Reprise par la presse et dénoncée par les spécialistes comme Nelson Otwoma, coordinateur du Réseau kényan des personnes infectées par le VIH/sida, la ministre s'est rapidement vue obligée de modérer ses propos. Les droits de l'homme, les outils de prévention, la stigmatisation : elle n'en avait peut-être pas entendu parler. "Je ne pense pas avoir dit qu'il fallait isoler ces personnes. J'ai simplement donné des exemples de ce qui se faisait ailleurs et je me suis demandé si nous pourrions obtenir des résultats en répétant l'expérience ici au Kenya", a-t-elle corrigé plus tard.

Analyse de la stigmatisation et des discriminations en Afrique

S'inspirant de ce dérapage, Foussénou Sissoko, chargé du programme VIH/sida de l'UNESCO au Cameroun, a récemment publié une "analyse de la stigmatisation et de la discrimination en Afrique". Dans Mutations, journal camerounais qui se présente comme un quotidien indépendant, le spécialiste explique que, même dans les catégories sociales élevées, les croyances et les représentations des années 1980 sont ancrées dans les mentalités africaines.

Malgré les campagnes d'information et les témoignages publics de personnes atteintes, les populations continueraient d'obéir à des logiques d'un autre âge : l'interprétation de la maladie comme une sanction, la crainte de la contagion, et l'abandon du malade devenu une source de dépenses inutiles puisqu'il est condamné.
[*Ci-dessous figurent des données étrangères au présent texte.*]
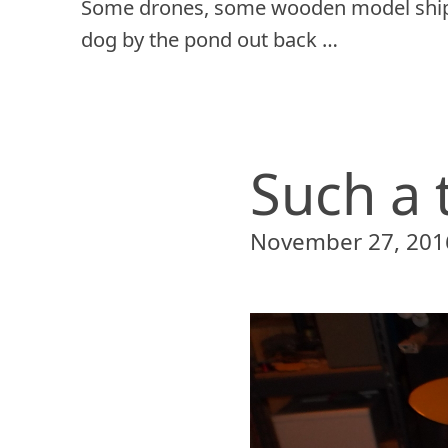
Some drones, some wooden model ship
dog by the pond out back …
Such a 
November 27, 201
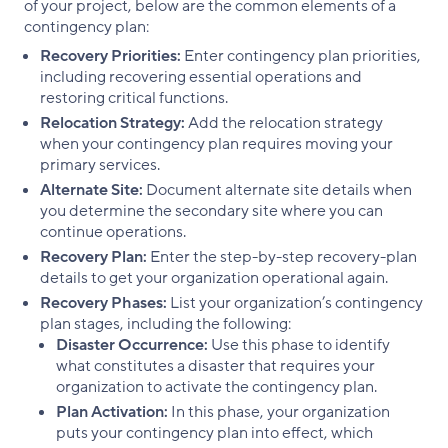
of your project, below are the common elements of a
contingency plan:
Recovery Priorities:
Enter contingency plan priorities,
including recovering essential operations and
restoring critical functions.
Relocation Strategy:
Add the relocation strategy
when your contingency plan requires moving your
primary services.
Alternate Site:
Document alternate site details when
you determine the secondary site where you can
continue operations.
Recovery Plan:
Enter the step-by-step recovery-plan
details to get your organization operational again.
Recovery Phases:
List your organization’s contingency
plan stages, including the following:
Disaster Occurrence:
Use this phase to identify
what constitutes a disaster that requires your
organization to activate the contingency plan.
Plan Activation:
In this phase, your organization
puts your contingency plan into effect, which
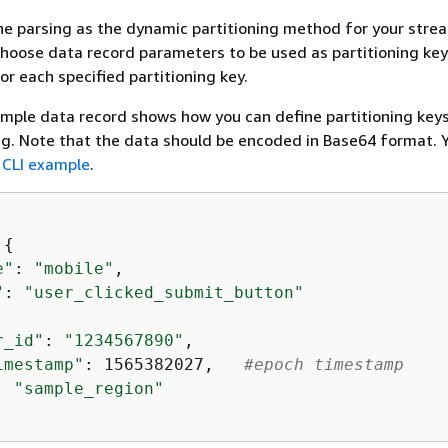
ine parsing as the dynamic partitioning method for your stre
hoose data record parameters to be used as partitioning ke
or each specified partitioning key.
mple data record shows how you can define partitioning keys 
ing. Note that the data should be encoded in Base64 format. 
e
CLI example
.
 
{
e"
: 
"mobile"
,  

"
: 
"user_clicked_submit_button"
r_id"
: 
"1234567890"
,  

imestamp"
: 1565382027,   
#epoch timestamp  
: 
"sample_region"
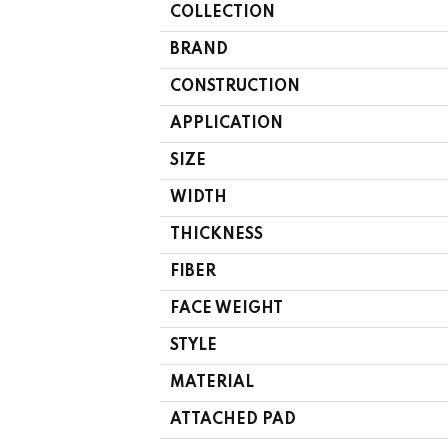
COLLECTION
BRAND
CONSTRUCTION
APPLICATION
SIZE
WIDTH
THICKNESS
FIBER
FACE WEIGHT
STYLE
MATERIAL
ATTACHED PAD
Foussénou Sissoko rappelle que la peur "d'attraper" le sida lors des contacts quotidiens est encore très forte, et que les personnes séropositives en subissent les conséquences dans tous les domaines, même si "les innocents" et "les victimes" (femmes mariées contaminées par un mari infidèle...) peuvent bénéficier d'une certaine grâce.

Solutions et résolutions plus ou moins éthiques
Le péché doit être puni. Une étude de l'Onusida, mené dans six pays d'Afrique entre mars et juillet 2001, a prouvé que les personnes séropositives étaient sans cesse confrontées à la violation de leurs droits fondamentaux dans la sphère privée, sociale, médicale, professionnelle... Au cours d'une autre enquête menée par l'Onusida en 1999, dans le Nord du Botswana, la plupart des personnes interrogées ont proposé de "tuer les porteurs du VIH en les brûlant, en les euthanasiant, ou de les isoler".

De façon tout à fait légale, de nombreux gouvernements d'Afrique tolèrent, ne condamnent pas, et même pratiquent des mesures discriminatoires et stigmatisantes à l'encontre des personnes séropositives, comme le gouvernement de l'Ile Maurice qui exige un certificat de sérologie négative au VIH avant d'autoriser les personnes étrangères à résider et à travailler sur son territoire, justifiant cette mesure par le coût élevé des médicaments et de la prise en charge médicale. Les militants de la lutte contre le sida rappellent que de telles mesures sont contraires à d'autres textes officiels comme la Déclaration des Droits de l'Homme et du Citoyen et la Déclaration de Dakar de 1994.